To answer this question and more, our AI for FP&A blog series is designed to help organizations prepare for the AI and ML journey and move beyond the hype. Where to begin? Well before jumping into any new journey, it’s critical to chart the course to anticipate what’s in store on the road ahead. And for a topic as exciting and overhyped as AI, any new journey must begin by considering the key factors that have traditionally held Finance back from AI adoption.
Market Appetite for AI and ML
As we shared in the first post of the AI for FP&A blog series, about 60% of organizations are using or actively exploring ML according to the 2021 Dresner Advisory Wisdom of Crowds® Data Science and Machine Learning Market Study (see Figure 1). On the surface, the progression over the last 5 years underscores the AI hype and excitement for the potential of AI for FP&A.
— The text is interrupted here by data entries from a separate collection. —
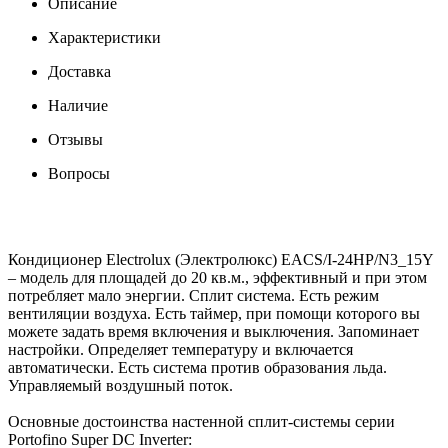
Описание
Характеристики
Доставка
Наличие
Отзывы
Вопросы
Кондиционер Electrolux (Электролюкс) EACS/I-24HP/N3_15Y
– модель для площадей до 20 кв.м., эффективный и при этом
потребляет мало энергии. Сплит система. Есть режим
вентиляции воздуха. Есть таймер, при помощи которого вы
можете задать время включения и выключения. Запоминает
настройки. Определяет температуру и включается
автоматически. Есть система против образования льда.
Управляемый воздушный поток.
Основные достоинства настенной сплит-системы серии
Portofino Super DC Inverter: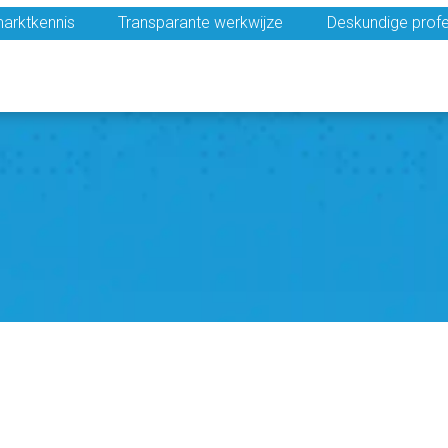
arktkennis
Transparante werkwijze
Deskundige profe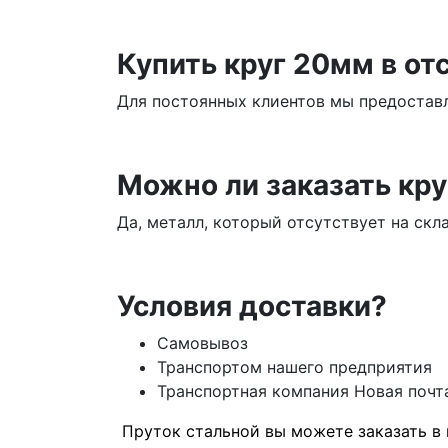
Купить круг 20мм в от
Для постоянных клиентов мы предоставл
Можно ли заказать круг
Да, металл, который отсутствует на скл
Условия доставки?
Самовывоз
Транспортом нашего предприятия
Транспортная компания Новая почта
Пруток стальной вы можете заказать в 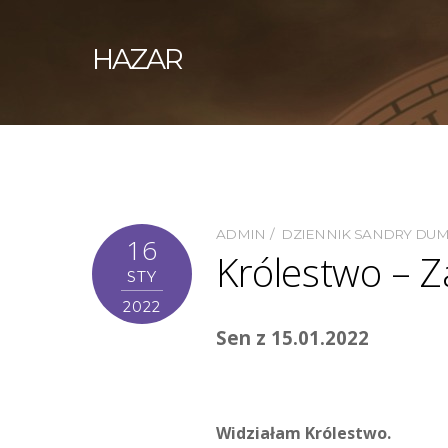
HAZAR
ADMIN
DZIENNIK SANDRY DU
16
Królestwo – Z
STY
2022
Sen z 15.01.2022
Widziałam Królestwo.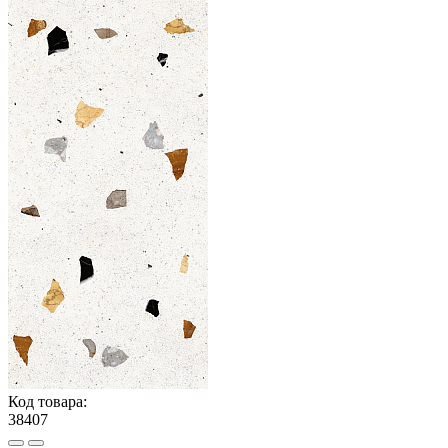
Код товара:
38407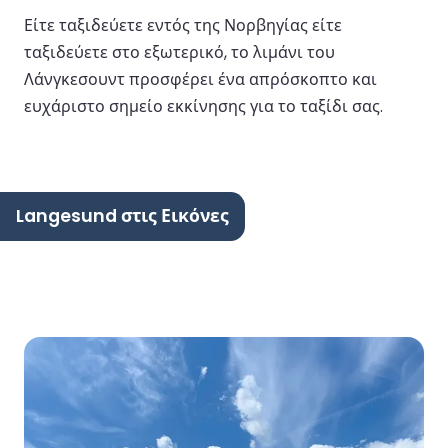
Είτε ταξιδεύετε εντός της Νορβηγίας είτε
ταξιδεύετε στο εξωτερικό, το λιμάνι του
Λάνγκεσουντ προσφέρει ένα απρόσκοπτο και
ευχάριστο σημείο εκκίνησης για το ταξίδι σας.
Langesund στις Εικόνες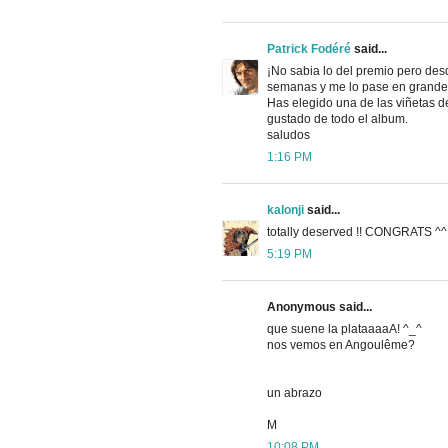
Patrick Fodéré
said...
¡No sabia lo del premio pero de
semanas y me lo pase en grande
Has elegido una de las viñetas d
gustado de todo el album.
saludos
1:16 PM
kalonji
said...
totally deserved !! CONGRATS ^^
5:19 PM
Anonymous said...
que suene la plataaaaA! ^_^
nos vemos en Angoulême?
un abrazo
M
10:08 PM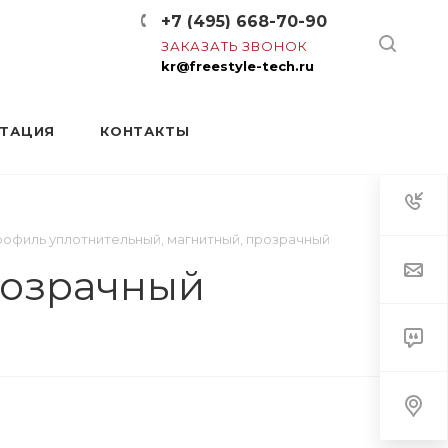
+7 (495) 668-70-90
ЗАКАЗАТЬ ЗВОНОК
kr@freestyle-tech.ru
НТАЦИЯ
КОНТАКТЫ
офиль уплотнительный, магнитный, прозрачный
розрачный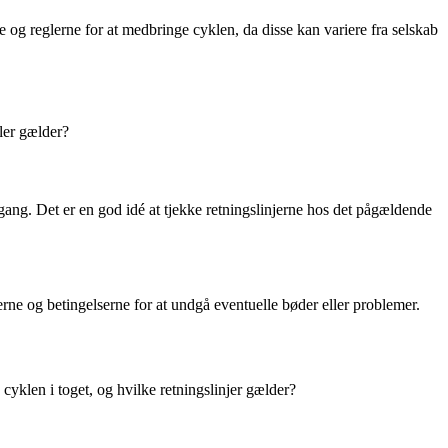
ne og reglerne for at medbringe cyklen, da disse kan variere fra selskab
ler gælder?
 gang. Det er en god idé at tjekke retningslinjerne hos det pågældende
serne og betingelserne for at undgå eventuelle bøder eller problemer.
cyklen i toget, og hvilke retningslinjer gælder?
But when one breaks the data down by function, a bit of a different reality emerges for the Office of Finance and FP&A.
The study shows that only 20% (see figure 2) of Finance organizations are currently using AI and ML, and Finance actuals lag most functions despite all the buzz and chatter we all hear about.
What’s Holding FP&A Back?
With so much buzz and such little adoption, let’s examine the key barriers holding FP&A and Operations teams back from mainstream adoption of AI and ML solutions (see figure 3):
Lack of Expertise
Without dedicated expertise or resources, FP&A’s ability to take advantage of AI and ML is severely limited.
Lack of Scale
Lack of Business Intuition & Transparency
As a strategic business partner, it’s FP&A’s role to instill confidence in forecasting processes. And while leveraging AI and ML is likely to increase forecast accuracy – if P&L owners cannot assess the drivers that comprise their forecasts – P&L leaders will never own their forecasts.
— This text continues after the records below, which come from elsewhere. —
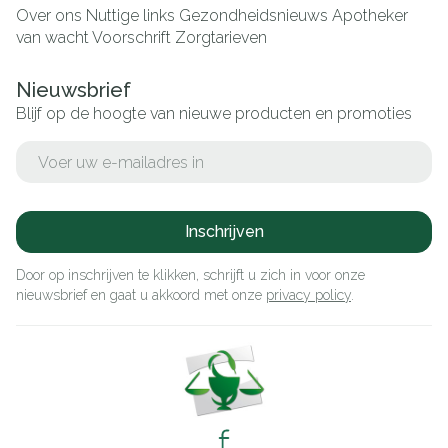
Over ons
Nuttige links
Gezondheidsnieuws
Apotheker
van wacht
Voorschrift
Zorgtarieven
Nieuwsbrief
Blijf op de hoogte van nieuwe producten en promoties
E-mail adres
Inschrijven
Door op inschrijven te klikken, schrijft u zich in voor onze
nieuwsbrief en gaat u akkoord met onze
privacy policy
.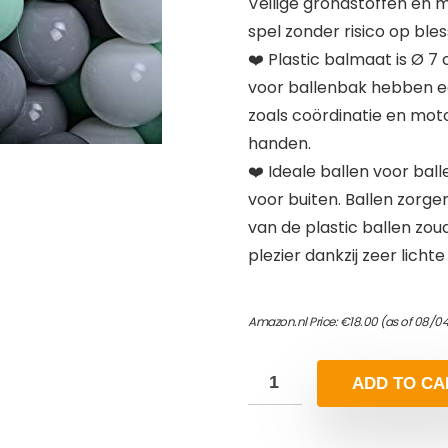
Veilige grondstoffen en mi
spel zonder risico op bles
❤️ Plastic balmaat is Ø 7
voor ballenbak hebben e
zoals coördinatie en moto
handen.
❤️ Ideale ballen voor bal
voor buiten. Ballen zorg
van de plastic ballen zoud
plezier dankzij zeer lichte
Amazon.nl Price:
€
18.00
(as of 08/04
ADD TO CA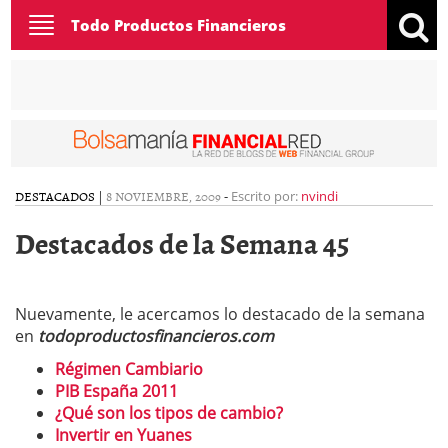
Toggle
Todo Productos Financieros
navigation
DESTACADOS
|
8 NOVIEMBRE, 2009
-
Escrito por:
nvindi
Destacados de la Semana 45
Nuevamente, le acercamos lo destacado de la semana
en
todoproductosfinancieros.com
Régimen Cambiario
PIB España 2011
¿Qué son los tipos de cambio?
Invertir en Yuanes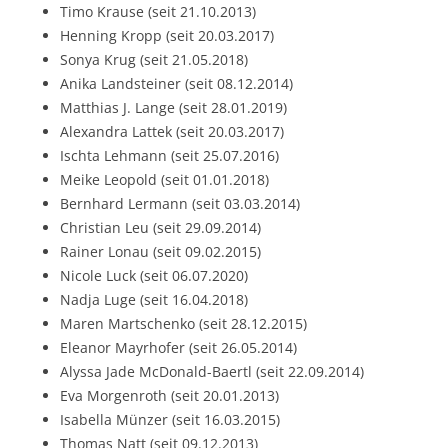
Timo Krause (seit 21.10.2013)
Henning Kropp (seit 20.03.2017)
Sonya Krug (seit 21.05.2018)
Anika Landsteiner (seit 08.12.2014)
Matthias J. Lange (seit 28.01.2019)
Alexandra Lattek (seit 20.03.2017)
Ischta Lehmann (seit 25.07.2016)
Meike Leopold (seit 01.01.2018)
Bernhard Lermann (seit 03.03.2014)
Christian Leu (seit 29.09.2014)
Rainer Lonau (seit 09.02.2015)
Nicole Luck (seit 06.07.2020)
Nadja Luge (seit 16.04.2018)
Maren Martschenko (seit 28.12.2015)
Eleanor Mayrhofer (seit 26.05.2014)
Alyssa Jade McDonald-Baertl (seit 22.09.2014)
Eva Morgenroth (seit 20.01.2013)
Isabella Münzer (seit 16.03.2015)
Thomas Natt (seit 09.12.2013)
And if P&L owners do not own their forecasts, forecasting processes break down and fail altogether which means FP&A has failed too.
Fragmented & Disconnected Processes
As AI and ML for FP&A enter the mainstream, organizations will undoubtedly have several choices to consider. On one spectrum, solution vendors for AI (see Figure 5) are offering everything from AI infrastructure solutions to data science toolkits and complete AI platforms to create and deploy ML models. While these are powerful tools addressing varying use cases – these tools are not designed for FP&A teams.
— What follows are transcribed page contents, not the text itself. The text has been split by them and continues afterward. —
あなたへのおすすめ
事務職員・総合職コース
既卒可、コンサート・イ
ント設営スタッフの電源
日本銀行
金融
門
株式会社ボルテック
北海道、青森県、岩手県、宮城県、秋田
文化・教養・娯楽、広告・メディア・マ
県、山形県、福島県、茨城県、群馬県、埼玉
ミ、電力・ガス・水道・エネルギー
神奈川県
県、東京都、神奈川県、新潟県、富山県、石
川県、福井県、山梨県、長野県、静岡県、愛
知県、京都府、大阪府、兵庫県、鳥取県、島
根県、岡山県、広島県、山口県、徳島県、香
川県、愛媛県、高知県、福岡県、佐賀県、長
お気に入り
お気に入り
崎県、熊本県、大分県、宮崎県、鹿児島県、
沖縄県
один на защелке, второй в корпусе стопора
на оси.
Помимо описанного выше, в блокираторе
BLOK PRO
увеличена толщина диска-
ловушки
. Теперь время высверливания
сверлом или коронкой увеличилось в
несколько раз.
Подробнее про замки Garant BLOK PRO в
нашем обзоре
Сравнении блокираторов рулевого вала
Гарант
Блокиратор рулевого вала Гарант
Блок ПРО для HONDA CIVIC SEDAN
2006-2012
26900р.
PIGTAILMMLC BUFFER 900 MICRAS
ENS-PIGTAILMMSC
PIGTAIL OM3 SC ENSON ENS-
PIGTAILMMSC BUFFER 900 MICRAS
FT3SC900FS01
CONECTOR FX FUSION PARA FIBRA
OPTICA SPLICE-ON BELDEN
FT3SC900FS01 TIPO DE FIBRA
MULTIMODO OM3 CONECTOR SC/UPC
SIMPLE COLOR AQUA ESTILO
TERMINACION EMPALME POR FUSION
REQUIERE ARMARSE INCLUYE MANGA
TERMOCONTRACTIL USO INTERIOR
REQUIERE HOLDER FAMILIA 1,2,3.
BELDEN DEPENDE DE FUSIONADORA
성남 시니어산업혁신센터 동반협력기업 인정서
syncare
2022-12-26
Corporate performance management vendors are also investing in AI capabilities to support extended planning & analysis (xP&A) processes such as demand planning and sales planning. As figure 5 illustrates well for AI vendors, CPM vendors will also solve the AI needs of their customers in different ways.
So what’s the lesson in all this?
Don’t let AI hype cloud the evaluation process. Start with a clear understanding of “what” business outcomes your FP&A team is trying to achieve with AI and ML. Identify “who” is using the solution and “how” the solution is unified into existing planning processes.
And with answers to these questions in mind, use the evaluation process to “get under the hood” to learn whether the solution will in fact unleash the organization from the key barriers that are holding FP&A back from moving beyond the hype.